De gemeente Groningen geeft hiermee uitvoering aan de onderhandelingen die vanaf medio 2019 zijn gevoerd met de beoogd gebruiker.
Redenen tot uitgifte aan beoogde gebruiker
De gemeente Groningen heeft de volgende reden om de onroerende zaak in bruikleen te geven aan de beoogde gebruiker:
Met het oog op de door de gemeente beoogde ruimtelijke ontwikkeling en inrichting van het gebied rondom het Schuitendiep dient het gebruik van ligplaatsen in dat gebied te beëindigen. De verplaatsing van de bestaande horeca-exploitatie door de beoogde gebruiker naar de Oosterkade maakt het mogelijk om drie ligplaatsen in voornoemd gebied – gelegen tussen de Kattenburg en de Poelebrug (binnen stadszijde) – ter beschikking te krijgen.

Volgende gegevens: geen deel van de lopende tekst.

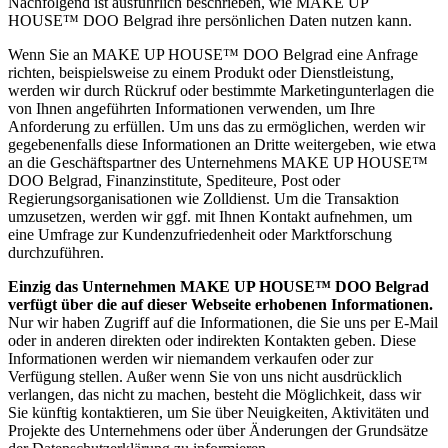
Nachfolgend ist ausführlich beschrieben, wie MAKE UP
HOUSE™ DOO Belgrad ihre persönlichen Daten nutzen kann.
Wenn Sie an MAKE UP HOUSE™ DOO Belgrad eine Anfrage
richten, beispielsweise zu einem Produkt oder Dienstleistung,
werden wir durch Rückruf oder bestimmte Marketingunterlagen die
von Ihnen angeführten Informationen verwenden, um Ihre
Anforderung zu erfüllen. Um uns das zu ermöglichen, werden wir
gegebenenfalls diese Informationen an Dritte weitergeben, wie etwa
an die Geschäftspartner des Unternehmens MAKE UP HOUSE™
DOO Belgrad, Finanzinstitute, Spediteure, Post oder
Regierungsorganisationen wie Zolldienst. Um die Transaktion
umzusetzen, werden wir ggf. mit Ihnen Kontakt aufnehmen, um
eine Umfrage zur Kundenzufriedenheit oder Marktforschung
durchzuführen.
Einzig das Unternehmen MAKE UP HOUSE™ DOO Belgrad
verfügt über die auf dieser Webseite erhobenen Informationen.
Nur wir haben Zugriff auf die Informationen, die Sie uns per E-Mail
oder in anderen direkten oder indirekten Kontakten geben. Diese
Informationen werden wir niemandem verkaufen oder zur
Verfügung stellen. Außer wenn Sie von uns nicht ausdrücklich
verlangen, das nicht zu machen, besteht die Möglichkeit, dass wir
Sie künftig kontaktieren, um Sie über Neuigkeiten, Aktivitäten und
Projekte des Unternehmens oder über Änderungen der Grundsätze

Hiermee wordt uitvoering gegeven aan de gestelde ambities uit de Watervisie Groningen, ‘Koersen op water’ (april 2017), waarin wordt gesproken over de transformatie van de Diepenring, waarbij het Schuitendiep als kansrijk wordt gezien om meer openbare plekken aan het water te maken. De ontwikkeling biedt voorts ruimte om van de Diepenring meer een verblijfsplek te maken, zoals in het raadsinitiatiefvoorstel ‘Van verdeelring tot verblijfsruimte, een nieuwe visie voor de diepenring’ (juni 2021) wordt voorgesteld.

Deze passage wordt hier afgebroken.